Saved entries
+ + + + +

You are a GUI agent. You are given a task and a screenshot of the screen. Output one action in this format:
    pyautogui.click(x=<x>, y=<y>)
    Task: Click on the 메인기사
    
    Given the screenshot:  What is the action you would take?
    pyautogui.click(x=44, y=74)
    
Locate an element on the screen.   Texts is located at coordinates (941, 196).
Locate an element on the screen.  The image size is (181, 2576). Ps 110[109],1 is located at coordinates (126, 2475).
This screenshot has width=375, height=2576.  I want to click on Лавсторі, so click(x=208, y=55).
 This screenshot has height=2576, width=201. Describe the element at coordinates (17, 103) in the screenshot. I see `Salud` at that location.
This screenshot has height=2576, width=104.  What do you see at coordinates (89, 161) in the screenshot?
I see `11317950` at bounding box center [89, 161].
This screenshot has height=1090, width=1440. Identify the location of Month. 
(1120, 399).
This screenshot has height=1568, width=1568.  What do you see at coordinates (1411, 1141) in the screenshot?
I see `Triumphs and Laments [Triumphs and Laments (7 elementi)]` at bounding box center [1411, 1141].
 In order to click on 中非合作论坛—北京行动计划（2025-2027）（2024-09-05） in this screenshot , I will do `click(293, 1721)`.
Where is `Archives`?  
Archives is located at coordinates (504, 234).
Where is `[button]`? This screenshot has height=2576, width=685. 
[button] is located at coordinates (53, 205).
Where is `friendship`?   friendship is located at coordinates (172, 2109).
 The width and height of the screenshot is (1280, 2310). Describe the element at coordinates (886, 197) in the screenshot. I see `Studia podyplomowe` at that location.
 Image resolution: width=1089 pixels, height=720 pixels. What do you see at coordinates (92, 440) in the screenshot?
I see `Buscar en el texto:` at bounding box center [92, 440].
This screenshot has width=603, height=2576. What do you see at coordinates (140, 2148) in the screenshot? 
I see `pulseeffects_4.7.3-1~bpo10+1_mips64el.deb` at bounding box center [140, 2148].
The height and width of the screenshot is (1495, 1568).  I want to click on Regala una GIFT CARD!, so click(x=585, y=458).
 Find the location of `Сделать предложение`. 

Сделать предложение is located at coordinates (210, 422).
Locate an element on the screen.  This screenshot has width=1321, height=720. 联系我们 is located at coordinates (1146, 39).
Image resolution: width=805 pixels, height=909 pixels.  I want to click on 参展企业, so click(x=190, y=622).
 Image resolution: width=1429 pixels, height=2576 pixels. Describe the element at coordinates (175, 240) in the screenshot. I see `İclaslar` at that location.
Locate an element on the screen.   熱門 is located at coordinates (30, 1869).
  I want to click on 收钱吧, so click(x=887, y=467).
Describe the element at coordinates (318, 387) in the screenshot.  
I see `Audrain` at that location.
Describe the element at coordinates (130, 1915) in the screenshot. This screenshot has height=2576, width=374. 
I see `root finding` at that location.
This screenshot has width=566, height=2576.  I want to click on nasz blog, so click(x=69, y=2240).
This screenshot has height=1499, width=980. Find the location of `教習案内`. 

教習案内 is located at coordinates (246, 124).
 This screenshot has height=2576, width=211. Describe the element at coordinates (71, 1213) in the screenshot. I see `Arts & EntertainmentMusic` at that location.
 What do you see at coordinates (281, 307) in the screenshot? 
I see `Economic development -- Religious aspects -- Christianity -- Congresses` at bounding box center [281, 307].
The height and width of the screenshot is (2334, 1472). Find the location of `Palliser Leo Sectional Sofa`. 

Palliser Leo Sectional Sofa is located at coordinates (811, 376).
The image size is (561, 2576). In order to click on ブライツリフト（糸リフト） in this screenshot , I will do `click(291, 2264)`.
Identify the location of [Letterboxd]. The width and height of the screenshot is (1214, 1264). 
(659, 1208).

+ + + + +

--- Exercise ---
Only the lines that contain the string "will" should be copied from the entries above.

--- Result for this exercise ---
 In order to click on 中非合作论坛—北京行动计划（2025-2027）（2024-09-05） in this screenshot , I will do `click(293, 1721)`.
The image size is (561, 2576). In order to click on ブライツリフト（糸リフト） in this screenshot , I will do `click(291, 2264)`.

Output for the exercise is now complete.